Claim your $1M from the Great Randi

Status
This old topic is closed. If you want to reopen this topic, contact a moderator using the "Report Post" button.
Konnichiwa,

sam9 said:
To expand on my point in a more general way: John certainly pointed out a possible problem with ABX testing but sounds like (appologies if I misinterpret) having found a problem rather suggesting a way to fix it, he just dismissed the whole thing.

Enoughsuggestions have been made over time as to "How to fix the ABX Test". For example, when the ABX test showed that cable differences where audible with a .2 Significance (meaning that we are 80% certain that the results where not random) with a small sampe, size (where even a .2 significance would statistically favour a "Null" result for small differences), the solution was to shift the significance to .05 which returned reliably a "Null" result for pretty much anything.

To be clear, a .2 significance mean that 4 correct out of 5 Trials is taken as rejecting the "Null hypothesis" with reasonable certainty. On the other hand, a .05 significance means that we require 19 correct in 20 Trials before we reject the Null hyphotesis.

Now ignoring any concerns about artificailly leveled playing fields and test setups that simply not discriminating enough and are in fact the audio equivalent of the Bar ABX test for drinks and of which certain ABX experimenters with a high public profile seem to be so awfully fond, discounting ANY such tomfooler and deliberate manipulation of the tests and instituting an ABX test with a .05 significance you will find that the vast majority of audiophiles AND sound engineers lacks the discrimiation and acoustic memory retention to complete the above trial 19/20 sucessfully with quite obviously audible stimuli (like polarity inversion in ONE channel and in BOTH channels - they are both considered audible).

We may argue that the reason why people fail to be sucessfull is down to experimental stress, poor hearing, whatever. The fact remains that the specific, small sample size double blind test proposed for audio use as "ABX" is inherently flawed in both the test setup and the statistical evaluation post test.

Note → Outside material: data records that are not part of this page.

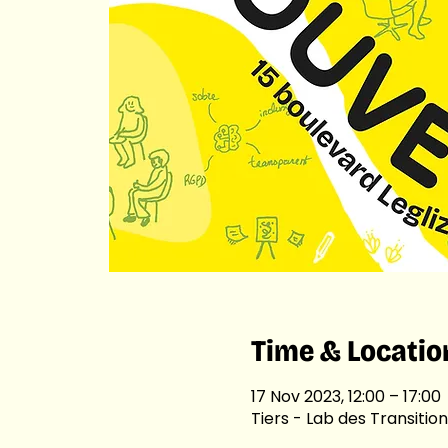
Time & Locatio
17 Nov 2023, 12:00 – 17:00
Tiers - Lab des Transition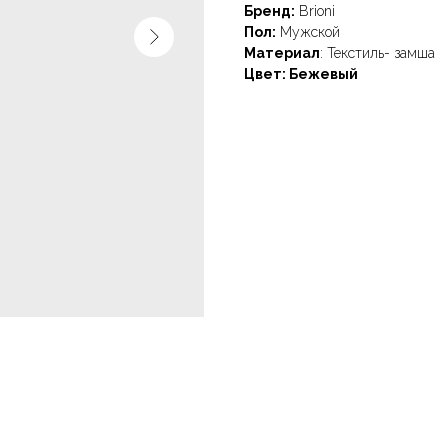
Бренд:
Brioni
Пол:
Мужской
Материал
: Текстиль- замша
Цвет: Бежевый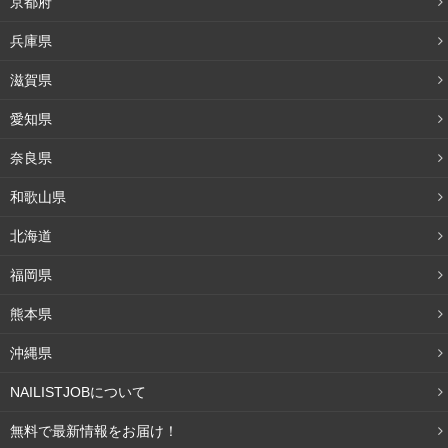
京都府
兵庫県
滋賀県
愛知県
奈良県
和歌山県
北海道
福岡県
熊本県
沖縄県
NAILISTJOBについて
無料で最新情報をお届け！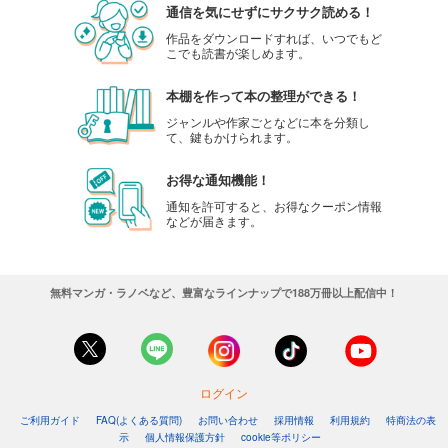
通信を気にせずにサクサク読める！
作品をダウンロードすれば、いつでもど
こでも読書が楽しめます。
本棚を作って本の整理ができる！
ジャンルや作家ごとなどに本を分類し
て、鍵もかけられます。
お得な通知機能！
通知を許可すると、お得なクーポン情報
などが届きます。
無料マンガ・ラノベなど、豊富なラインナップで188万冊以上配信中！
ログイン
ご利用ガイド
FAQ(よくある質問)
お問い合わせ
採用情報
利用規約
特商法の表
示
個人情報保護方針
cookie等ポリシー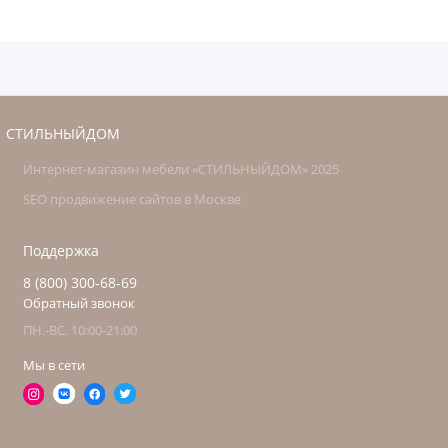
СТИЛЬНЫЙДОМ
Интернет-магазин мебели «СТИЛЬНЫЙДОМ» 2025
SEO продвижение сайтов в Москве
Поддержка
8 (800) 300-68-69
Обратный звонок
ПН.-ВС. 10:00-21:00
Мы в сети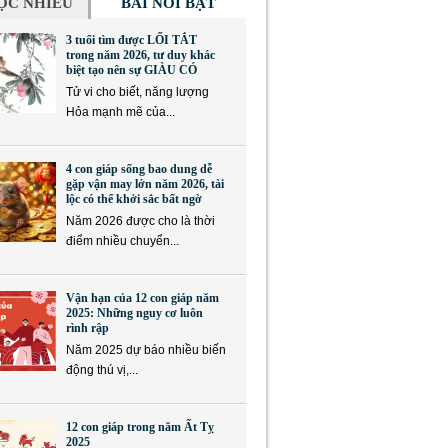
ỌC NHIỀU
BÀI NỔI BẬT
3 tuổi tìm được LỐI TẮT
trong năm 2026, tư duy khác
biệt tạo nên sự GIÀU CÓ
Tử vi cho biết, năng lượng
Hỏa mạnh mẽ của...
4 con giáp sống bao dung dễ
gặp vận may lớn năm 2026, tài
lộc có thể khởi sắc bất ngờ
Năm 2026 được cho là thời
điểm nhiều chuyển...
Vận hạn của 12 con giáp năm
2025: Những nguy cơ luôn
rình rập
Năm 2025 dự báo nhiều biến
động thú vị,...
12 con giáp trong năm Ất Tỵ
2025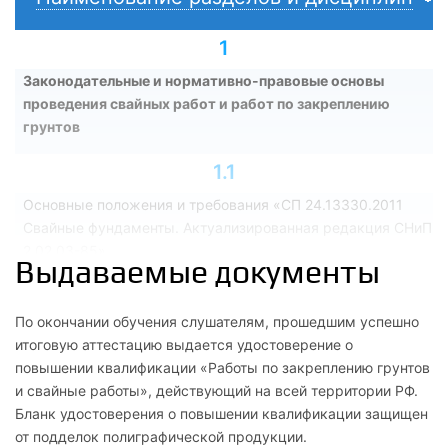
1
Законодательные и нормативно-правовые основы
проведения свайных работ и работ по закреплению
грунтов
1.1
Основные положения и требования «СП 24.13330.2011
Свайные фундаменты. Актуализированная редакция СНиП
2.02.03-85»
Выдаваемые документы
1.2
По окончании обучения слушателям, прошедшим успешно
Основные положения и требования «СП 45.13330.2017
итоговую аттестацию выдается удостоверение о
Земляные сооружения, основания и фундаменты.
повышении квалификации «Работы по закреплению грунтов
Актуализированная редакция СНиП 3.02.01-87 (с
и свайные работы», действующий на всей территории РФ.
Изменениями N 1, 2)»
Бланк удостоверения о повышении квалификации защищен
от подделок полиграфической продукции.
2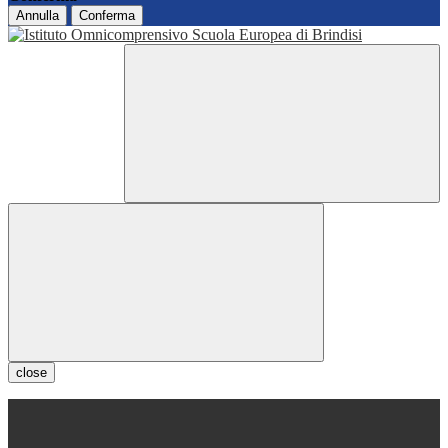
Annulla
Conferma
close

The possible fixes are manifold, but there is one key element that is invariably absent in ABX "lets proove audiophiles are idots that pay over the odds for something they cannot hear" test but which has been present in all sucessfull double blind tests for audio use (eg. research of the audibility of compression algorythms to the AVERAGE listener) and which is unlikely to corrected for audiophiledebunking tests, namely sample size.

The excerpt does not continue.